Imagine you are a research organization that works with data files in some specialized format. A genetics lab working with GenBank .GBK or snapgene .DNA sequence files would be a good example. Now imagine your software engineers have written a custom app designed to perform some calculation or processing task on your data files, with the result or summary output to a new file.
Let's further imagine, that as a data manager, you need to have a good record of when any analyses where performed, who performed the analysis and precisely where the results of the analysis are stored. As it happens, this is a workflow that CERF ELN is very well pre-adapted to perform.

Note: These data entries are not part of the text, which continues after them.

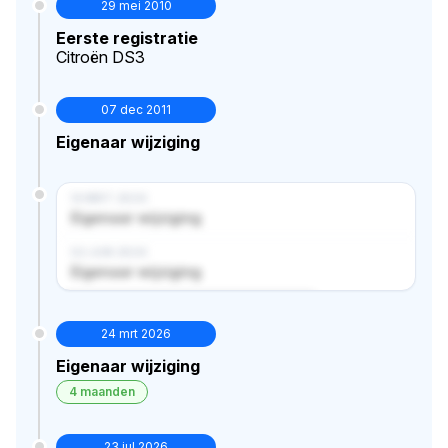
29 mei 2010
Eerste registratie
Citroën DS3
07 dec 2011
Eigenaar wijziging
14 MRT 2024
Eigenaar wijziging
02 JUN 2024
Eigenaar wijziging
Verborgen historie · bekijk in premium
24 mrt 2026
Eigenaar wijziging
4 maanden
23 jul 2026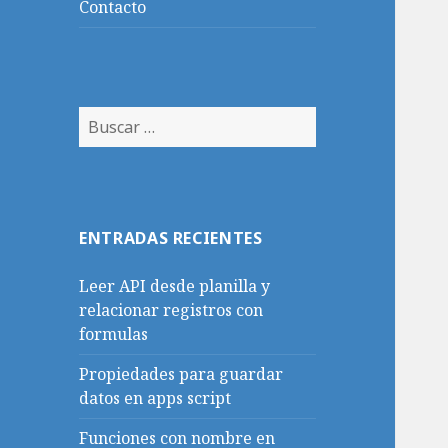
Contacto
Buscar:
ENTRADAS RECIENTES
Leer API desde planilla y
relacionar registros con
formulas
Propiedades para guardar
datos en apps script
Funciones con nombre en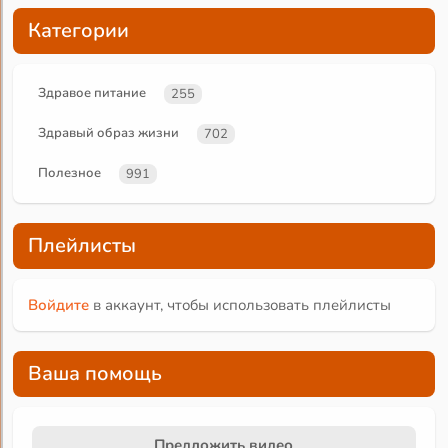
Категории
Здравое питание
255
Здравый образ жизни
702
Полезное
991
Плейлисты
Войдите
в аккаунт, чтобы использовать плейлисты
Ваша помощь
Предложить видео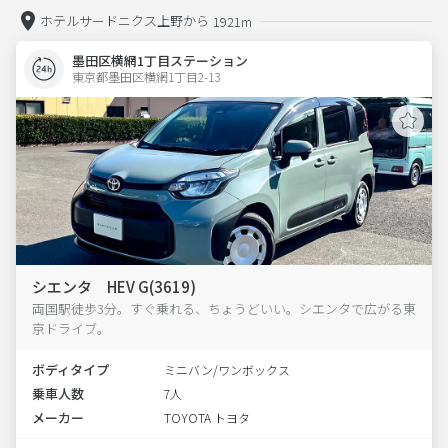
ホテルサードニクス上野から
1921m
墨田区横網1丁目ステーション
東京都墨田区横網1丁目2-13  
シエンタ HEV G(3619)
両国駅徒歩3分。すぐ乗れる、ちょうどいい。シエンタで広がる東
京ドライブ。
ボディタイプ
ミニバン/ワンボックス
乗車人数
7人
メーカー
TOYOTA トヨタ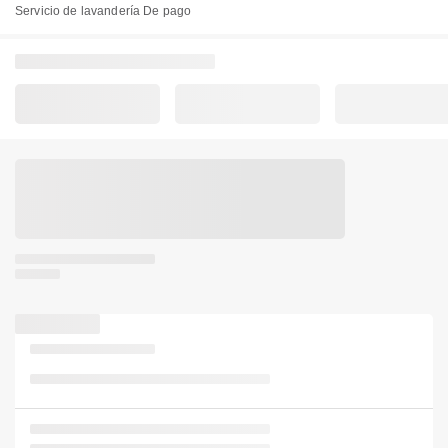
Servicio de lavandería De pago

In most cases, users typically use CERF in conjunction with the default, industry standard applications on their local computer. An MS Word file, for example, may automatically open in MS Word, whilst your .DNA files may open in, say, snapgene. This workflow illustrates one of the unique advantages of a combined ELN and document management system that uses a desktop application to process your files. CERF carefully logs the interaction between the user and the files stored on the CERF server and displays all activity in the secure audit trail, so that managers are aware of current and past activity and access. In some cases, it may be advantageous to work with highly specialized applications that you've written yourself, designed specifically for performing specialized tasks on data that you stored in CERF. With CERF ELN, users can specify local applications on their computer that they would like to use to check out and edit specific file types. This allows users to optionally checkout files from CERF and open them in a non-default local application.
Lab-Ally has been working with bioinformatics students at the University of Maryland to create a toolbox of small accessory applications that can be used for processing various data files stored in CERF. Each academic term, as part of a capstone bioinformatics class, small groups of students (supervised by Lab-Ally) design, build and test an application of their choice. The application is designed to solve some common bioinformatics problem. An example is described below.
One team of 4 students recently built a GenBank extractor to make parsing genomic data easier and by utilizing this program you get a simplified output from the GenBank files that is readily compatible with CERF and the CERF search feature. The application can be used as a standalone tool or can be used integrated with CERF ELN to allow for superior record keeping, better efficiency and improved organization-wide collaboration. This parser is designed to extract essential information from GenBank files and output a readable .rtf file.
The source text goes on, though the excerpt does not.